Le journal Die Zeit a ainsi décrit récemment la catastrophe sociale en Ukraine: « L’Ukraine qui regorge en fait d’importantes matières premières telles le minerai de fer et le gaz naturel, et qui fut jadis le grenier et le centre de la fabrication de machines-outils de l’Union soviétique, n’est même plus en mesure de verser à sa population un salaire minimum supérieur à celui du Ghana et de la Zambie, les pays les plus pauvres d’Afrique. »

L’article dit encore: « Ceux qui autrefois pensaient que la pauvreté s’étendrait à des couches de plus en plus larges de la société avaient à l’esprit la Grèce ou le Portugal où des personnes âgées pauvres se sont suicidées parce qu’elles ne pouvaient plus payer l’électricité et la nourriture.
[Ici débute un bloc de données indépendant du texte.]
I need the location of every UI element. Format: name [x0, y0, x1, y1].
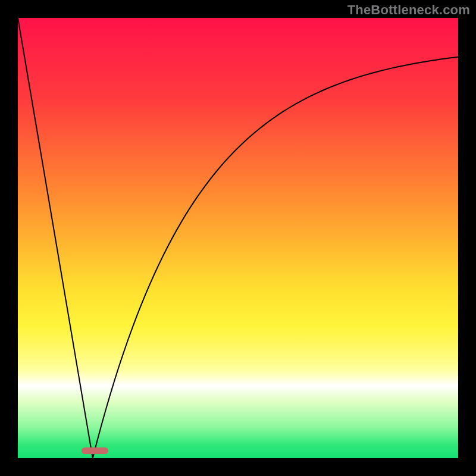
bottleneck-marker: [82, 447, 108, 454]
bottleneck-curve: [18, 18, 458, 458]
watermark-text: TheBottleneck.com: [347, 2, 470, 18]
chart-frame: TheBottleneck.com: [0, 0, 476, 476]
left-descent-line: [18, 18, 93, 458]
right-asymptotic-curve: [93, 57, 458, 458]
plot-area: [18, 18, 458, 458]
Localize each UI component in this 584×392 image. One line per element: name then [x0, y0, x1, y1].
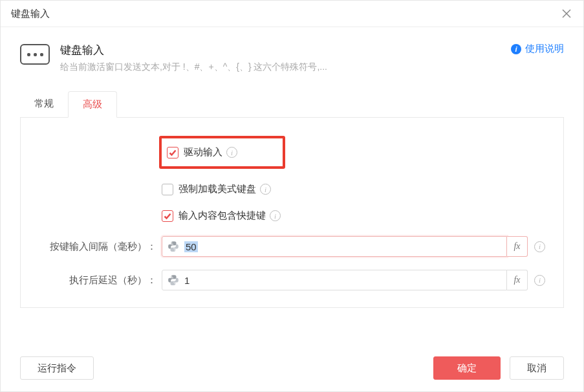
- force-us-kb-checkbox[interactable]: [162, 184, 173, 195]
- row-post-delay: 执行后延迟（秒）： 1 fx i: [39, 270, 545, 290]
- post-delay-label: 执行后延迟（秒）：: [39, 274, 162, 287]
- content-shortcut-checkbox[interactable]: [162, 210, 173, 222]
- check-icon: [164, 212, 171, 220]
- key-interval-info-icon[interactable]: i: [534, 241, 545, 252]
- post-delay-info-icon[interactable]: i: [534, 275, 545, 286]
- driver-input-checkbox[interactable]: [167, 147, 178, 158]
- tab-advanced[interactable]: 高级: [68, 91, 117, 118]
- tab-content: . 驱动输入 i . 强制加载美式键盘 i .: [20, 118, 564, 308]
- check-icon: [169, 149, 177, 157]
- ok-button[interactable]: 确定: [433, 356, 501, 380]
- tabs: 常规 高级: [20, 91, 564, 118]
- row-key-interval: 按键输入间隔（毫秒）： 50 fx i: [39, 236, 545, 257]
- content-shortcut-label: 输入内容包含快捷键: [178, 210, 266, 222]
- tab-general[interactable]: 常规: [20, 91, 68, 117]
- window-title: 键盘输入: [11, 8, 50, 20]
- key-interval-input-wrap: 50 fx: [162, 236, 528, 257]
- row-force-us-kb: . 强制加载美式键盘 i: [39, 183, 545, 195]
- row-driver-input: . 驱动输入 i: [39, 136, 545, 169]
- driver-input-label: 驱动输入: [184, 146, 222, 158]
- close-icon: [562, 9, 571, 18]
- close-button[interactable]: [560, 7, 573, 20]
- key-interval-input[interactable]: 50: [162, 236, 507, 257]
- post-delay-input-wrap: 1 fx: [162, 270, 528, 290]
- post-delay-input[interactable]: 1: [162, 270, 507, 290]
- force-us-kb-info-icon[interactable]: i: [260, 184, 271, 195]
- key-interval-fx-button[interactable]: fx: [507, 236, 528, 257]
- info-icon: i: [511, 44, 521, 54]
- highlight-frame: 驱动输入 i: [159, 136, 285, 169]
- python-icon: [168, 241, 179, 252]
- cancel-button[interactable]: 取消: [510, 356, 564, 380]
- header: 键盘输入 给当前激活窗口发送文本,对于 !、#、+、^、{、} 这六个特殊符号,…: [1, 27, 583, 73]
- driver-input-info-icon[interactable]: i: [226, 147, 237, 158]
- key-interval-label: 按键输入间隔（毫秒）：: [39, 241, 162, 253]
- run-command-button[interactable]: 运行指令: [20, 356, 94, 380]
- header-text: 键盘输入 给当前激活窗口发送文本,对于 !、#、+、^、{、} 这六个特殊符号,…: [60, 43, 327, 73]
- force-us-kb-label: 强制加载美式键盘: [178, 183, 256, 195]
- help-link[interactable]: i 使用说明: [511, 43, 564, 55]
- key-interval-value: 50: [184, 241, 198, 252]
- title-bar: 键盘输入: [1, 1, 583, 27]
- content-shortcut-info-icon[interactable]: i: [270, 210, 281, 221]
- row-content-shortcut: . 输入内容包含快捷键 i: [39, 210, 545, 222]
- header-title: 键盘输入: [60, 43, 327, 58]
- post-delay-value: 1: [184, 275, 189, 286]
- keyboard-icon: [20, 44, 50, 65]
- help-link-label: 使用说明: [525, 43, 564, 55]
- header-description: 给当前激活窗口发送文本,对于 !、#、+、^、{、} 这六个特殊符号,...: [60, 61, 327, 73]
- post-delay-fx-button[interactable]: fx: [507, 270, 528, 290]
- footer: 运行指令 确定 取消: [1, 345, 583, 391]
- python-icon: [168, 274, 179, 286]
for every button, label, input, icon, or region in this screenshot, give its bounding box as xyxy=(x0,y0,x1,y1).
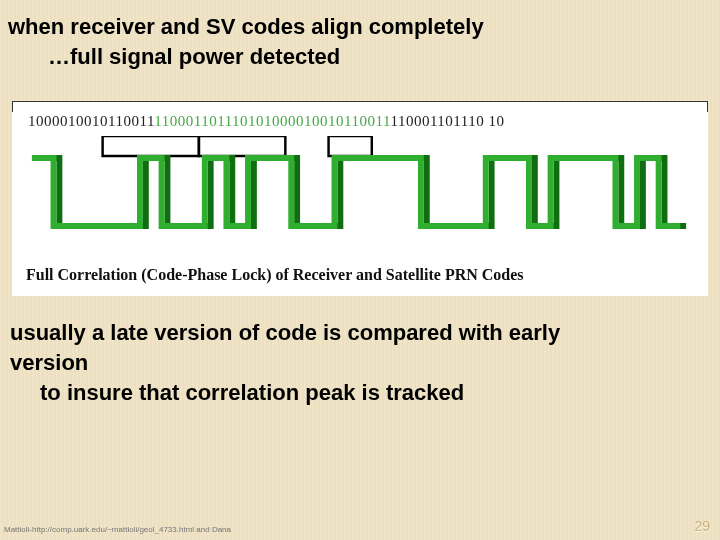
bit-sequence: 1000010010110011110001101110101000010010… xyxy=(18,111,702,130)
title-block: when receiver and SV codes align complet… xyxy=(0,0,720,75)
correlation-figure: 1000010010110011110001101110101000010010… xyxy=(12,101,708,296)
page-number: 29 xyxy=(694,518,710,534)
bits-suffix: 110001101110 10 xyxy=(390,113,504,129)
body-line-3: to insure that correlation peak is track… xyxy=(10,378,464,408)
body-line-1: usually a late version of code is compar… xyxy=(10,318,710,348)
bits-highlight: 110001101110101000010010110011 xyxy=(154,113,390,129)
footer: Mattioli-http://comp.uark.edu/~mattioli/… xyxy=(4,525,710,534)
title-line-1: when receiver and SV codes align complet… xyxy=(8,12,712,42)
bits-prefix: 1000010010110011 xyxy=(28,113,154,129)
figure-caption: Full Correlation (Code-Phase Lock) of Re… xyxy=(18,260,702,288)
svg-rect-1 xyxy=(199,136,285,156)
footer-citation: Mattioli-http://comp.uark.edu/~mattioli/… xyxy=(4,525,231,534)
title-line-2: …full signal power detected xyxy=(8,42,340,72)
svg-rect-2 xyxy=(329,136,372,156)
prn-waveform xyxy=(26,136,694,256)
body-paragraph: usually a late version of code is compar… xyxy=(0,296,720,407)
body-line-2: version xyxy=(10,348,710,378)
svg-rect-0 xyxy=(103,136,199,156)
L’Ukraine a maintenant rejoint cette liste. Ceci ne vaut pas seulement pour les régions où il y a la guerre. Même à l’Ouest du pays le manque d’argent et de perspective affligent de plus en plus de familles. Un récent sondage a constaté que 40 pour cent de gens se sentaient pauvres. »

Au début de la semaine dernière, le ministre ukrainien de l’Intérieur, Arsen Abakov, a annoncé qu’à partir du 20 avril, des soldats américains débuteraient l’entraînement d’unités de la Garde nationale en Ukraine de l’Ouest, près de la frontière polonaise. Les Etats-Unis ont aussi livré des armes aux unités de la Garde nationale.

Les forces fascistes de Secteur droit collaboreront désormais directement avec l’armée américaine, qui leur fournira aussi des armes, pour qu’elles puissent servir de troupes de choc contre la classe ouvrière ukrainienne et de composante dans les préparatifs de guerre de l’OTAN contre la Russie.